Disclosure: The authors declared no conflict of interest.
Arterial stiffness, lifestyle intervention and a low-calorie diet in morbidly obese patients—A nonrandomized clinical trial†
Article first published online: 25 MAY 2013
Copyright © 2013 The Obesity Society
Volume 21, Issue 4, pages 690–697, April 2013
How to Cite
Nordstrand, N., Gjevestad, E., Hertel, J.K., Johnson, L.K., Saltvedt, E., Røislien, J. and Hjelmesæth, J. (2013), Arterial stiffness, lifestyle intervention and a low-calorie diet in morbidly obese patients—A nonrandomized clinical trial. Obesity, 21: 690–697. doi: 10.1002/oby.20099
- Issue published online: 25 MAY 2013
- Article first published online: 25 MAY 2013
- Accepted manuscript online: 18 OCT 2012 12:58PM EST
- Manuscript Accepted: 23 OCT 2012
- Manuscript Received: 25 MAY 2012
Arterial stiffness is an independent predictor of cardiovascular morbidity and mortality. This study aimed to compare the 7-week effect of a low-calorie diet (LCD) and an intensive lifestyle intervention program (ILI) on arterial stiffness in morbidly obese individuals.
Design and Methods:
Nonrandomized clinical trial. The LCD provided 900 kcal/day, and participants in the LCD group were instructed to maintain their habitual physical activity level. The ILI included two 90-min supervised training sessions 3 days a week at moderate to high intensity (4-8 METs) and a caloric restriction of 1000 kcal/day.

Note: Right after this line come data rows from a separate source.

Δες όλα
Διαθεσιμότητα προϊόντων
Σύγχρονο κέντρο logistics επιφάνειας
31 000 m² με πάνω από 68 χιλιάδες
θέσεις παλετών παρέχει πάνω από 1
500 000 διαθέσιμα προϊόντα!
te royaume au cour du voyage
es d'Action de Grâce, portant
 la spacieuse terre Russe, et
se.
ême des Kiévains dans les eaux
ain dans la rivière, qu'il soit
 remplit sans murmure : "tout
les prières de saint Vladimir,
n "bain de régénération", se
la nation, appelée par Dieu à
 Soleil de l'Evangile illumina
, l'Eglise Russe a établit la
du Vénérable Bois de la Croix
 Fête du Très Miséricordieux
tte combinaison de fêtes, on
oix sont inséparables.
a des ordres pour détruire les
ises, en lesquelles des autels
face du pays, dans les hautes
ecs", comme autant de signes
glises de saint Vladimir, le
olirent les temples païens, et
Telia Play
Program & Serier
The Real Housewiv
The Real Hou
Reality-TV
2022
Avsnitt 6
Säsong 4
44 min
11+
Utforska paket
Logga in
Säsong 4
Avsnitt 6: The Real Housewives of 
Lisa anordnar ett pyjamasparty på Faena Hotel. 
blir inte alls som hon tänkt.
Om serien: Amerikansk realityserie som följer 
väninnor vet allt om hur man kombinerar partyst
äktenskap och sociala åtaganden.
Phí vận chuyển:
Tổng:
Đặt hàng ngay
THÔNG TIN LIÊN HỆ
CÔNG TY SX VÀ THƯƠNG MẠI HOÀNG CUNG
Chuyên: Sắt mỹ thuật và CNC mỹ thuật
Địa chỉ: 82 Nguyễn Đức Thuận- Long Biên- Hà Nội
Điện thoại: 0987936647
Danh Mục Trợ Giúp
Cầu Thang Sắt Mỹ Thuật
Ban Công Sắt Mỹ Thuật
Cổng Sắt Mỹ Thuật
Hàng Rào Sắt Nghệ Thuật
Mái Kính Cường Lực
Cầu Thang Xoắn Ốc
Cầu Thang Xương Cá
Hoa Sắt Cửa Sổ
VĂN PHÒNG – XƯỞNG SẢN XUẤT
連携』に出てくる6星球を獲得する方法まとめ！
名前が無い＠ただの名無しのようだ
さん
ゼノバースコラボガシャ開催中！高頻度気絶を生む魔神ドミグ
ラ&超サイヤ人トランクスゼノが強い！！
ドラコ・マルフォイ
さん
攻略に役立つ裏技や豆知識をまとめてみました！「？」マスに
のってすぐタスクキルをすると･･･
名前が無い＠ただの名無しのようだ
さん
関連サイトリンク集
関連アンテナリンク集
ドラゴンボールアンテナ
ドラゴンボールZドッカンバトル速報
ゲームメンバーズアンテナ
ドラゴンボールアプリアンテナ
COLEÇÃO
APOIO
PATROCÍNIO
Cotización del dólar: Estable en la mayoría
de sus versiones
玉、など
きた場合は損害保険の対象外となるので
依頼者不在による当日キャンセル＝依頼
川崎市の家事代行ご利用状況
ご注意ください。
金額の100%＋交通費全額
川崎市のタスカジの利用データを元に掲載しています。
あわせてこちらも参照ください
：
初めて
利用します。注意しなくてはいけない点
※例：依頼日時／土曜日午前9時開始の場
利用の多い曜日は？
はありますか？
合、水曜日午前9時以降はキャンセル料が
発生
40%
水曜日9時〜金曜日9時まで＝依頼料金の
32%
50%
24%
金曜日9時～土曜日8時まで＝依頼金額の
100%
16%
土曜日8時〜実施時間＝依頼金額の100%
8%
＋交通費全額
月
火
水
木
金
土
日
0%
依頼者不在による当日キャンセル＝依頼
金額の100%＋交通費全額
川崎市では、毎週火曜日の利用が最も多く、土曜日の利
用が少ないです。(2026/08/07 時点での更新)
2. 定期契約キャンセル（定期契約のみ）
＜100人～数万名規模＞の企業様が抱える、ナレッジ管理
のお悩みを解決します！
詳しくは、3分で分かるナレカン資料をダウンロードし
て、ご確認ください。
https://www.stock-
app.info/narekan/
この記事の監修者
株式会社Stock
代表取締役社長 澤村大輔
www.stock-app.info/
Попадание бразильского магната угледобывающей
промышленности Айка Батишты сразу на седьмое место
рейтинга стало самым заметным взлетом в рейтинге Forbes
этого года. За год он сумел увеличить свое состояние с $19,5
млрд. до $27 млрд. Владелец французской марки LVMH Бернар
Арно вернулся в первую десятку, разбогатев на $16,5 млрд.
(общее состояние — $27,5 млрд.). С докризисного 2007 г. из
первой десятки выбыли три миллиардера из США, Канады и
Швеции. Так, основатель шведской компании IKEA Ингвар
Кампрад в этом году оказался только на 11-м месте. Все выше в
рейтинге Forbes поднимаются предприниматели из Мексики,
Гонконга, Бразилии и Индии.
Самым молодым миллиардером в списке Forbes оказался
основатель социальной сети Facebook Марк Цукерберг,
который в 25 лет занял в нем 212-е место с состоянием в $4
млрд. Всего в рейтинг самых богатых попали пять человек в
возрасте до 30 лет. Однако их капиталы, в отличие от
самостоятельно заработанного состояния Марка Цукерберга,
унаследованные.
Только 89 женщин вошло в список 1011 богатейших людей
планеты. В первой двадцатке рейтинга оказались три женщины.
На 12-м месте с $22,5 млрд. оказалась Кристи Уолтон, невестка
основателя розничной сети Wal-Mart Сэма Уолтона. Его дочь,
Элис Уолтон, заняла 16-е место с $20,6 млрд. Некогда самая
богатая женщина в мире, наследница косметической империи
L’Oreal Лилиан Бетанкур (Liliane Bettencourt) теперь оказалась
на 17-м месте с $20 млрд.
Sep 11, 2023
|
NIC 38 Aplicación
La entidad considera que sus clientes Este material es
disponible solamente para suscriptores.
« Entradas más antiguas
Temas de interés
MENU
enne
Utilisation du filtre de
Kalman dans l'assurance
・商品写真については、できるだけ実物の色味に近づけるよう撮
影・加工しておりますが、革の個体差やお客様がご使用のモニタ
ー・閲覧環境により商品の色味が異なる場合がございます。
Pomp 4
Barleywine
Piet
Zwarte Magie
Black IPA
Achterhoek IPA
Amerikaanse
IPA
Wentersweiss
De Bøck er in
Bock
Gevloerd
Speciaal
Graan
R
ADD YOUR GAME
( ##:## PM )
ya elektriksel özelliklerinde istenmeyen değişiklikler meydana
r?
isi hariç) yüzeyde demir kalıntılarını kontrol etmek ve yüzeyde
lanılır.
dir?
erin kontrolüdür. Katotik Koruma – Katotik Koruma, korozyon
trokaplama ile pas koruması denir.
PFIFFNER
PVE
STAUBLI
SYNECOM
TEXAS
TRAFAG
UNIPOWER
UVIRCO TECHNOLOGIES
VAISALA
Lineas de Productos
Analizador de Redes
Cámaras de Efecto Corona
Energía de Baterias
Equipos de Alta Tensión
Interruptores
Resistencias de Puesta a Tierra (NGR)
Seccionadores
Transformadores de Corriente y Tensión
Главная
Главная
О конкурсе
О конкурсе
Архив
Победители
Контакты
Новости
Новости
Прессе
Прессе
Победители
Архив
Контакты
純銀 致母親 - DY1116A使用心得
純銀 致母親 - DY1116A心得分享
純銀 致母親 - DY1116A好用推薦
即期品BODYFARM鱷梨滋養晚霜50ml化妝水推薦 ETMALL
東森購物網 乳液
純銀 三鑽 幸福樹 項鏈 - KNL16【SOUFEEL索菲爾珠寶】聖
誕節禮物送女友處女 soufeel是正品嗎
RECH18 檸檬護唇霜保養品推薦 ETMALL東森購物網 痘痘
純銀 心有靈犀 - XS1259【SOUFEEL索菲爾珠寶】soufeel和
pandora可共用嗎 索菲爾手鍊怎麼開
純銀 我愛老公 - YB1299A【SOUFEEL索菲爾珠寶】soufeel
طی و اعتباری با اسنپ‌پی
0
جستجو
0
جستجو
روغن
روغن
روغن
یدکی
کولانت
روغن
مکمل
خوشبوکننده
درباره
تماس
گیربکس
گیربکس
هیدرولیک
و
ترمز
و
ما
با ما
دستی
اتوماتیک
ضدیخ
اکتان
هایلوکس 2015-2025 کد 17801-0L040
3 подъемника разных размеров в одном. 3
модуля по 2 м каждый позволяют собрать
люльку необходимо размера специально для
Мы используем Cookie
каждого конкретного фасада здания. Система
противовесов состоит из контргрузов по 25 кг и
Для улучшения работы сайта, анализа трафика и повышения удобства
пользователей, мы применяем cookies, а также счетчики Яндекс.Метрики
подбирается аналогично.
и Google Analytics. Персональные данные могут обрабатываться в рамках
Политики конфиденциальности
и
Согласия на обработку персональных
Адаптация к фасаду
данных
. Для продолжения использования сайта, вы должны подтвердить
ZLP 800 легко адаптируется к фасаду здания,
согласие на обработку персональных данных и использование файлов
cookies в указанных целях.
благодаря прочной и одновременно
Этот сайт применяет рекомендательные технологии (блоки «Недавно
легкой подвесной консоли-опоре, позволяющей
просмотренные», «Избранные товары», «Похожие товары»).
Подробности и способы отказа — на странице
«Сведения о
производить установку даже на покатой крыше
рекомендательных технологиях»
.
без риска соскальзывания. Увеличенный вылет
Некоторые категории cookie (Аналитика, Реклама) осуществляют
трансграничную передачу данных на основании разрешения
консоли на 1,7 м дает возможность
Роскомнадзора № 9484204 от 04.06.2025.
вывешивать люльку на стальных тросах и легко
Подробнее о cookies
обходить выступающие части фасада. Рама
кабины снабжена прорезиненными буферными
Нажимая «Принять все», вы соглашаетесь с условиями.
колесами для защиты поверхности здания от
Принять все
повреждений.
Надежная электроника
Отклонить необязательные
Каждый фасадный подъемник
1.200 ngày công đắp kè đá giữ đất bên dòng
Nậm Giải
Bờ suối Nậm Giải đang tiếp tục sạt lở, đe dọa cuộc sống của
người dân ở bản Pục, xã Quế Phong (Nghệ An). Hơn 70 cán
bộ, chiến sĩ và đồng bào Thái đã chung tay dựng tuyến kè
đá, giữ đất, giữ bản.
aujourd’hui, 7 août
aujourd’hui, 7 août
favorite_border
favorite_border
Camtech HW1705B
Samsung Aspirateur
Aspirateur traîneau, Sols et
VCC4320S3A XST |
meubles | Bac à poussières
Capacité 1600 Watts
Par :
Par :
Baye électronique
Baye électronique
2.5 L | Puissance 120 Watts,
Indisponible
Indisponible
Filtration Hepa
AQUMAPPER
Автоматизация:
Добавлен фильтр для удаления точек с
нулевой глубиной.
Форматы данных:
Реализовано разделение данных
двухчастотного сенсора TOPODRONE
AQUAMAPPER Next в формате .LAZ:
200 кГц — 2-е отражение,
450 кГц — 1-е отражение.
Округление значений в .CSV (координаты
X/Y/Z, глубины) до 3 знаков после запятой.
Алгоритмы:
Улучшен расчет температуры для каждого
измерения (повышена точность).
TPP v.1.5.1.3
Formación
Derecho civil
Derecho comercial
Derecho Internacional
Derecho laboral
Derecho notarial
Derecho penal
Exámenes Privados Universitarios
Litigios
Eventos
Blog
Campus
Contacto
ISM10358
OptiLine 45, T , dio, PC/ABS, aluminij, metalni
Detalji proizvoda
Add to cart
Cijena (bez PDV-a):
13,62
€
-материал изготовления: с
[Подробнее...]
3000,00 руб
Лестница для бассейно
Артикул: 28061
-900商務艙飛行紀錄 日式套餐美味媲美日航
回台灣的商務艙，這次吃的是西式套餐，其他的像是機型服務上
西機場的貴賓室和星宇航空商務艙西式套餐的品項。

A total of 179 individuals completed the study, 88 (56 women) in the ILI group and 91 (57 women) in the LCD group. High-fidelity applanation tonometry (Millar®, Sphygmocor®) was used to measure carotid-femoral pulse wave velocity (PWV). After adjustment for relevant confounders, the ILI group had a significantly greater reduction in PWV than the LCD group; −0.4 (−0.6, −0.1) m/s, P = 0.004. When compared to the LCD group, the ILI group showed a larger reduction in systolic and diastolic blood pressure −5 (−9, −1) and −5 (−7, −2) mmHg, P = 0.038 and P ≤ 0.001 respectively, whereas no difference was observed regarding pulse pressure, P = 0.661. No significant differences between groups were found regarding the loss of fat mass, P = 0.259, but the loss of muscle mass was larger in the LCD group, 0.8 (0.5, 1.1) kg, P ≤ 0.001.
Despite the limitations of a nonrandomized design, our findings indicate that for morbidly obese individuals a moderate caloric restriction combined with aerobic physical exercise is associated with a greater decline in PWV than a LCD alone.